• [Material for this exercise]:
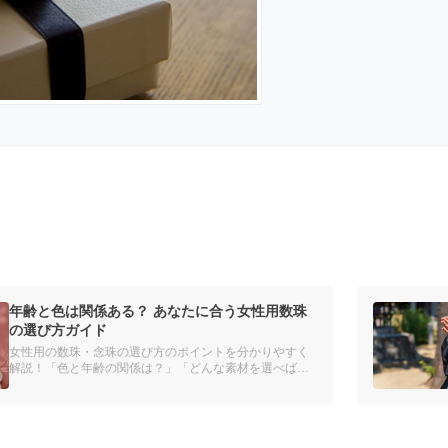
年齢と色は関係ある？ あなたに合う女性用数珠
の選び方ガイド
女性用の数珠・念珠の選び方のポイントを分かりやすく
解説！「色と年齢の関係は？」「どんな素材を選べばい
いの？」種類や素材別のおすすめを紹介し、あなたにぴ
ったりの数珠を見つけるお手伝いをします。自分だけの
数珠をオーダーメイドできるサービスも。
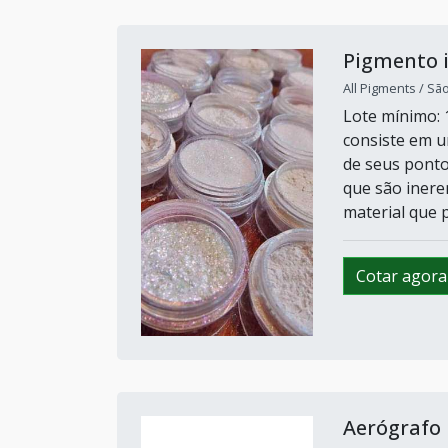
Pigmento i
All Pigments / Sã
Lote mínimo:
consiste em u
de seus ponto
que são inere
material que p
Cotar agora
Aerógrafo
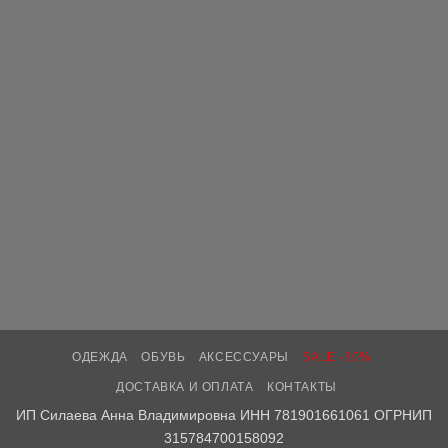
ОДЕЖДА
ОБУВЬ
АКСЕССУАРЫ
SALE -30%
ДОСТАВКА И ОПЛАТА
КОНТАКТЫ
ИП Силаева Анна Владимировна ИНН 781901661061 ОГРНИП
315784700158092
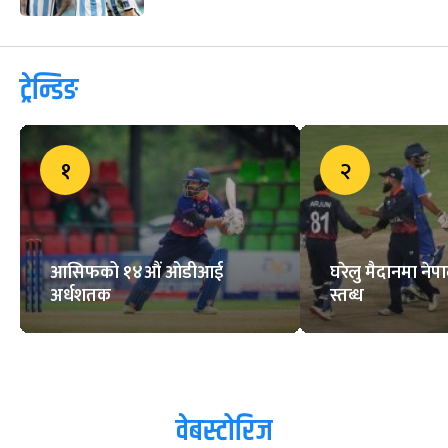
ट्रेन्डिङ
१
२
आसिफको १४औं ओडीआई
घरेलु मैदानमा नेप
अर्धशतक
स्तब्ध
वेबस्टोरिज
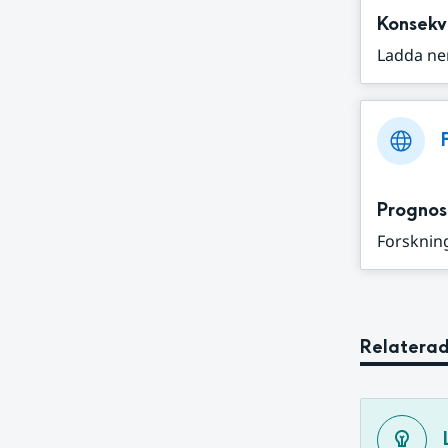
Konsekv
Ladda ne
Prognos
Forskning
Relaterad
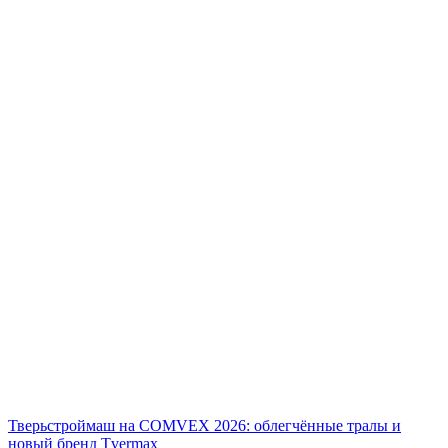
Тверьстроймаш на COMVEX 2026: облегчённые тралы и
новый бренд Tvermax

• [Your objective]:
Output the listing word for word. Drop the pictures.

• [Answer box]:
年齢と色は関係ある？ あなたに合う女性用数珠
の選び方ガイド
女性用の数珠・念珠の選び方のポイントを分かりやすく
解説！「色と年齢の関係は？」「どんな素材を選べばい
いの？」種類や素材別のおすすめを紹介し、あなたにぴ
ったりの数珠を見つけるお手伝いをします。自分だけの
数珠をオーダーメイドできるサービスも。
Pigmento i
All Pigments / Sã
Lote mínimo:
consiste em u
de seus ponto
que são inere
material que p
Cotar agora
Aerógrafo
ОДЕЖДА
ОБУВЬ
АКСЕССУАРЫ
SALE -30%
ДОСТАВКА И ОПЛАТА
КОНТАКТЫ
ИП Силаева Анна Владимировна ИНН 781901661061 ОГРНИП
315784700158092
ट्रेन्डिङ
१
२
आसिफको १४औं ओडीआई
घरेलु मैदानमा नेप
अर्धशतक
स्तब्ध
वेबस्टोरिज
Konsekv
Ladda ne
Prognos
Forskning
Relaterad
Тверьстроймаш на COMVEX 2026: облегчённые тралы и
новый бренд Tvermax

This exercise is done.